Los que apoyan su rehabilitación arguyen que lo que debe hacerse es negociar con el régimen, llegar a un acuerdo que conllevará un armisticio para todos los sirios que han participado en la revuelta y que han huido del país. Sin embargo, ¿está el régimen dispuesto a negociar algo que no sea su propio mantenimiento y estabilidad? ¿Cuántos acuerdos firmados con Bashar al-Asad han sido respetados por este? ¿Respetó las treguas enmarcadas en iniciativas como la diseñada por la Liga Árabe, o por los distintos enviados de Naciones Unidas? ¿No ha habido nuevos ataques químicos desde el acuerdo del 2013 en que el régimen se comprometió a deshacerse de su arsenal químico, a cambio – bajo cuerda – de no ser acusado formalmente del ataque contra al-Ghoutta en Damasco? ¿Qué pasó con el acuerdo que tuvo lugar en Homs en 2014 para romper el bloqueo?: Muchos de los jóvenes que salieron fueron detenidos inmediatamente y algunos siguen en paradero desconocido. Hoy igual que ayer, como prueba la larga lista de procesos inconclusos de conversaciones con la rama local de los Hermanos Musulmanes, los acuerdos firmados con al-Asad (padre e hijo) son un mero papel mojado.

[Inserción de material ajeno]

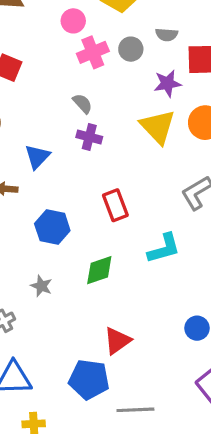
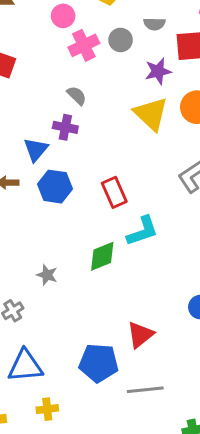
purple cross: (89, 137) -> (65, 127), moved
blue hexagon: (52, 227) -> (55, 187), moved
cyan L-shape: (164, 248) -> (142, 231), moved
red triangle: (117, 341) -> (140, 335), moved

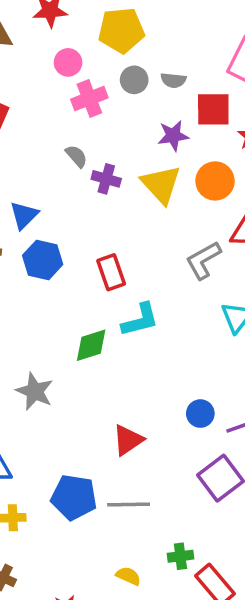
gray circle: (121, 40) -> (134, 80), moved
purple cross: (65, 127) -> (106, 179), moved
gray star: (47, 275) -> (35, 391), moved, size x1.5
blue pentagon: (99, 363) -> (74, 497), moved

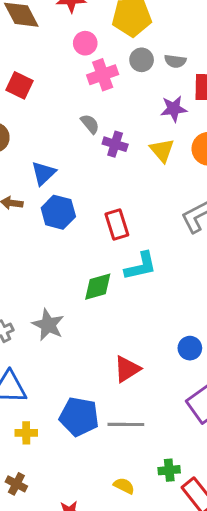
yellow triangle: (161, 184) -> (162, 150), size x0.7

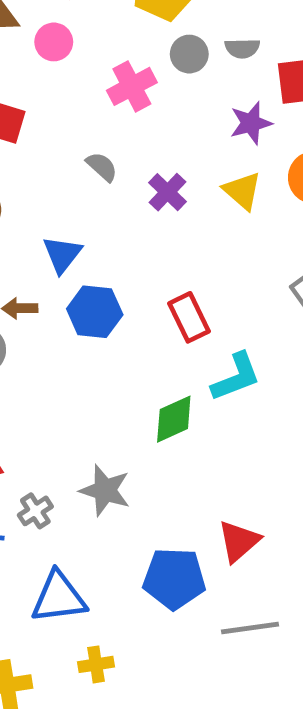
pink circle: (85, 43) -> (54, 42), moved
gray semicircle: (90, 124) -> (102, 167), moved
purple cross: (115, 144) -> (167, 192), turned 35
blue pentagon: (79, 417) -> (174, 579), moved

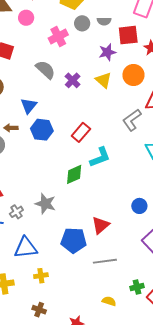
gray semicircle: (102, 167) -> (45, 70), size x1.5
red rectangle: (189, 317) -> (81, 132), turned 66

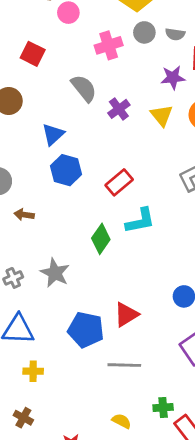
brown arrow: (11, 128) -> (24, 215), moved
green diamond: (74, 174) -> (101, 239), turned -40

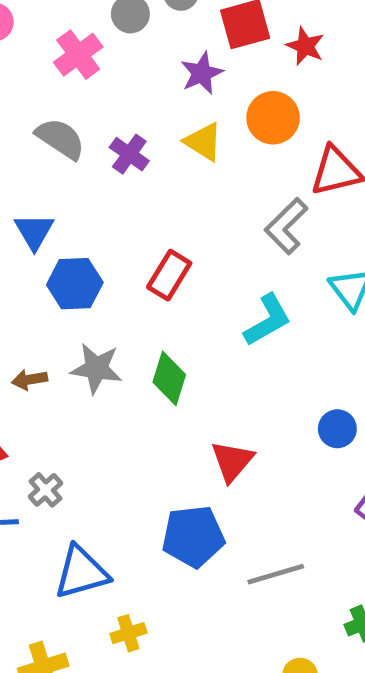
cyan L-shape: (140, 221) -> (268, 320), moved
gray star: (55, 273) -> (96, 368), moved
red triangle: (126, 315) -> (232, 461), moved

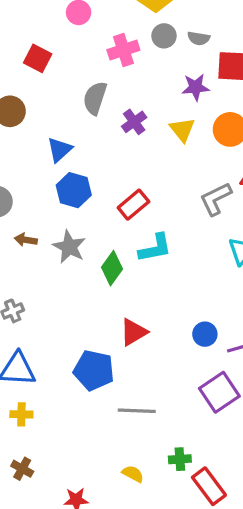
gray semicircle: (60, 139) -> (95, 98), turned -124
cyan L-shape: (268, 320) -> (155, 248), moved
yellow cross: (128, 633) -> (21, 414), moved

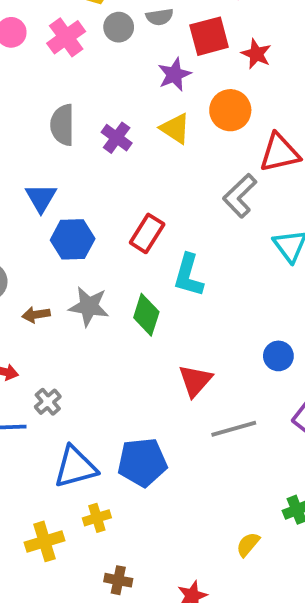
pink cross: (123, 50) -> (66, 37), moved
cyan L-shape: (155, 248) -> (188, 275), turned 135
blue pentagon: (94, 370) -> (142, 462), moved
gray line: (137, 411) -> (234, 429), moved
yellow semicircle: (133, 474) -> (248, 544), turned -60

Los partidarios de al-Asad como única solución afirman también que no se puede confiar en una oposición política sin un líder claro, ni en una oposición armada atomizada y dependiente de las fuentes de financiamiento y sus caprichos. Sin embargo, ¿cabe preguntarse si para construir un futuro sin al-Asad se necesita realmente a un solo líder? ¿No se puede concebir un gobierno de transición con múltiples fuerzas y personalidades representadas para llegar a un consenso? Véase el ejemplo de Túnez, donde cada uno de los diferentes gobiernos y gabinetes han sido mixtos; algo que no ha impedido que el país vaya, no sin dificultades, hacia delante. Dicho modelo es especialmente interesante para un país, Siria, cuya oposición – que ha visto los líderes políticos y militares sucederse hasta vaciar sus instituciones de contenido – está hoy extremadamente debilitada y se enfrenta a dos caras del fascismo: el pretendidamente religioso del autodenominado Estado Islámico y el pretendidamente laico de al-Asad.

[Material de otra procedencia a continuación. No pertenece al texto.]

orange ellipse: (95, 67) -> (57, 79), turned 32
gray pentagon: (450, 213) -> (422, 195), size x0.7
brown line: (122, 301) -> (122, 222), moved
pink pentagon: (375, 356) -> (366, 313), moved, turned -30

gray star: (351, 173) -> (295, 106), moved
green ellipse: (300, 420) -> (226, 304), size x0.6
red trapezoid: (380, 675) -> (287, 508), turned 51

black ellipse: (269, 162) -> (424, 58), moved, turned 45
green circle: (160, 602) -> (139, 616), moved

Obviamente, la presencia de Al Qaeda, a través del Frente de al-Nusra, en Siria no es un buen augurio, ni que activistas de gran renombre hayan sido secuestrados por grupos militares islamistas, como tampoco lo es que el odio sectario se haya apoderado de algunos de los que tomaron las armas contra el régimen. Seamos realistas: Siria no volverá a ser lo que era. Sin embargo, el argumento “los otros no son mejores” es insuficiente para defender la rehabilitación de al-Asad, que pasa por un apoyo activo al régimen. Si se trata de estabilidad, las soluciones han de ser tanto globales – es decir que tengan en cuenta la realidad siria y regional – como realistas – no basadas en premisas de tipo “Asad debería” o “los rebeldes tendrán que”.

No tenemos en nuestra mano la solución perfecta, pero sí sabemos cuál de ellas es inviable porque parte de la falacia de que Al-Asad garantizará la estabilidad y el futuro de un país que ha reducido ya a escombros. Claramente, apoyar a Bashar al-Asad no es la mejor opción en Siria.